April showers brings May flowers
....or at least that’s the way the old adage goes!
I’m not going to go into whether this is factually accurate, but speaking to my grandpa, who has been a gardener for his whole life, he isn’t convinced that a months’ worth of rain is all it takes to grow a few flowers, it turns out it might be a bit more complicated than that. Having said that a bit of rain certainly helps and if we need to be told to persevere through something that we don’t enjoy too much, so that we can experience something wonderful, that certainly isn’t a bad life lesson for us all to take on board.
The theory of April
I don’t know whether you’ll have looked at where the month of April got its name from. One theory is that the name is rooted in the Latin Aprilis which is derived from the Latin aperire meaning “to open” – perhaps a reference to the opening or blossoming of flowers and trees, a common occurrence throughout the month of April (copious aforementioned rain notwithstanding). Another theory holds that since months were often named for gods and goddess and since Aphrilis is derived from the Greek “Aphrodite,” one can surmise that the month was named for the Greek goddess of love.
Fresh spring vegetables
Whatever the case may be, much as I might not be fan of the downpours, there are some things that I do love about April and new fresh spring vegetables are definitely one of them. The month generally sees us enjoy wonderful spring greens, crackling perfectly in a buttery pan with plenty of sea salt and freshly pestled pepper. Fresh spiky watercress at its best and glorious fresh peas popped straight from their pod-homes.

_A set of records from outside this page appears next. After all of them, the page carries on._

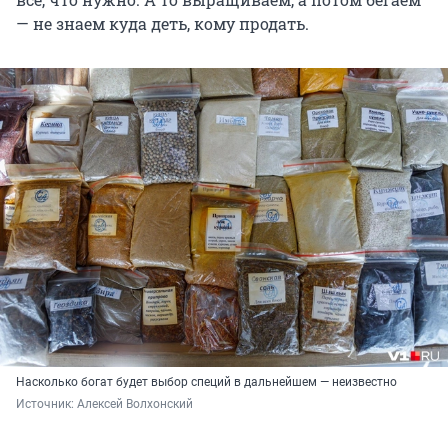
— не знаем куда деть, кому продать.
Насколько богат будет выбор специй в дальнейшем — неизвестно
Источник: 
Алексей Волхонский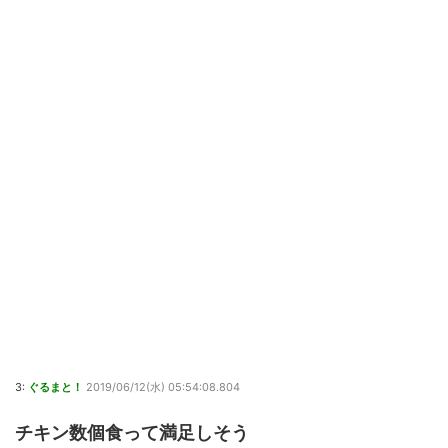
3:
ぐるまと！
2019/06/12(水) 05:54:08.804
チキン数個食って満足しそう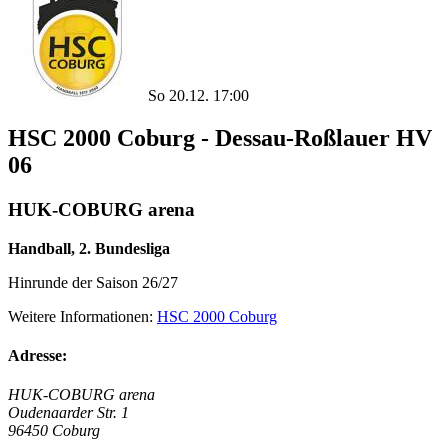
So 20.12. 17:00
HSC 2000 Coburg - Dessau-Roßlauer HV
06
HUK-COBURG arena
Handball, 2. Bundesliga
Hinrunde der Saison 26/27
Weitere Informationen:
HSC 2000 Coburg
Adresse:
HUK-COBURG arena
Oudenaarder Str. 1
96450 Coburg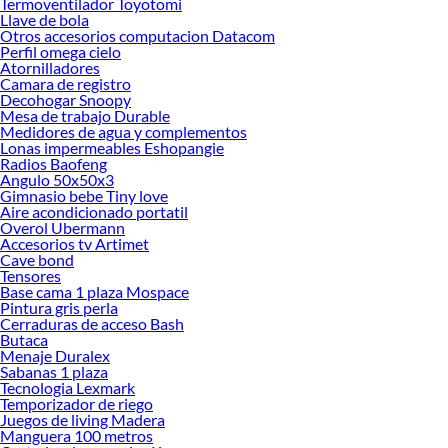
Termoventilador Toyotomi
renovación de espacios. ¡Visítanos y descubre todo lo que tenemos para
Llave de bola
ofrecerte!
Otros accesorios computacion Datacom
Perfil omega cielo
Encuentra una amplia variedad de productos de Preparación y reparación
Atornilladores
superficies en Sodimac. Encuentra todo lo necesario para tus proyectos de
Camara de registro
Decohogar Snoopy
renovación y decoración. ¡Visítanos y haz tus ideas realidad!
Mesa de trabajo Durable
Medidores de agua y complementos
Lonas impermeables Eshopangie
Radios Baofeng
Angulo 50x50x3
Gimnasio bebe Tiny love
Aire acondicionado portatil
Overol Ubermann
Accesorios tv Artimet
Cave bond
Tensores
Base cama 1 plaza Mospace
Pintura gris perla
Cerraduras de acceso Bash
Butaca
Menaje Duralex
Sabanas 1 plaza
Tecnologia Lexmark
Temporizador de riego
Juegos de living Madera
Manguera 100 metros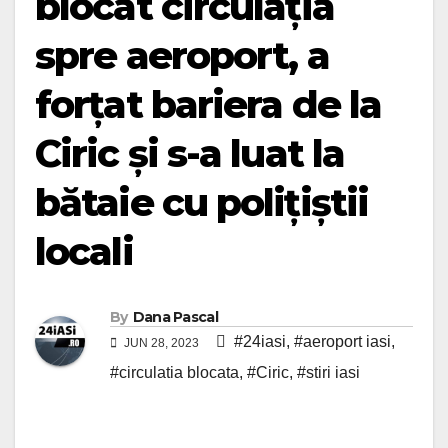
blocat circulația
spre aeroport, a
forțat bariera de la
Ciric și s-a luat la
bătaie cu polițiștii
locali
By
Dana Pascal
#24iasi
,
#aeroport iasi
,
JUN 28, 2023
#circulatia blocata
,
#Ciric
,
#stiri iasi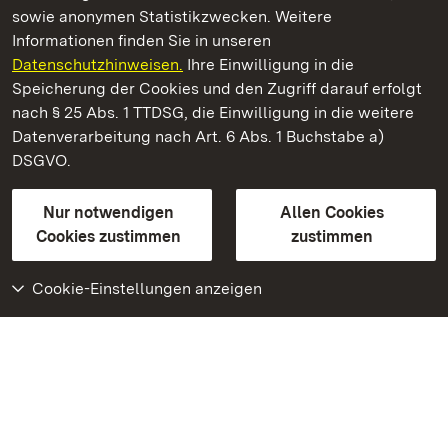
sowie anonymen Statistikzwecken. Weitere
Informationen finden Sie in unseren
Datenschutzhinweisen.
Ihre Einwilligung in die
Kloster Lorch
Speicherung der Cookies und den Zugriff darauf erfolgt
nach § 25 Abs. 1 TTDSG, die Einwilligung in die weitere
Staatliche Schlösser und Gärten Baden-Württemberg
Datenverarbeitung nach Art. 6 Abs. 1 Buchstabe a)
DSGVO.
Kontakt
FAQ
Impressum
Datenschutz
Gebärdensprache
Leichte Sprache
Erklärung zur Barrierefreiheit
Nur notwendigen
Allen Cookies
BITV-konform (geprüfte Seiten)
Cookies zustimmen
zustimmen
Cookie-Einstellungen anzeigen
Weiteres
Portal
Monumente
Besuchen Sie uns auf
Facebook
Besuchen Sie uns auf
Instagram
Besuchen Sie uns auf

Roasted Cauliflower and spices
Our lettuce starts to get fresher, lighter and crunchier, lambs lettuce being one of my personal favourites. Cauliflower is at its peak right now as well, please don’t boil it to within a second of its existence, instead try roasting it with a few spices from your cupboard; cumin, chilli & coriander seeds works a treat. Keep a look out for asparagus as well, the season’s first tips might be with us by the end of the month.
Rhubarb for the perfect crumble
Finally if you want something for pudding right now don’t look any further than rhubarb, it makes the perfect crumble or if you want something a bit lighter slice it into sticks and poach in a little sugar, water and vanilla and serve with a scoop of vanilla ice cream.
So my advice for keeping your chin up for the rainy days ahead is to pop down to your local veg stall on the market, go to your greengrocer if you’re lucky enough to have a good one, or see your nearest farm shop, see what’s new out of the ground and tuck in!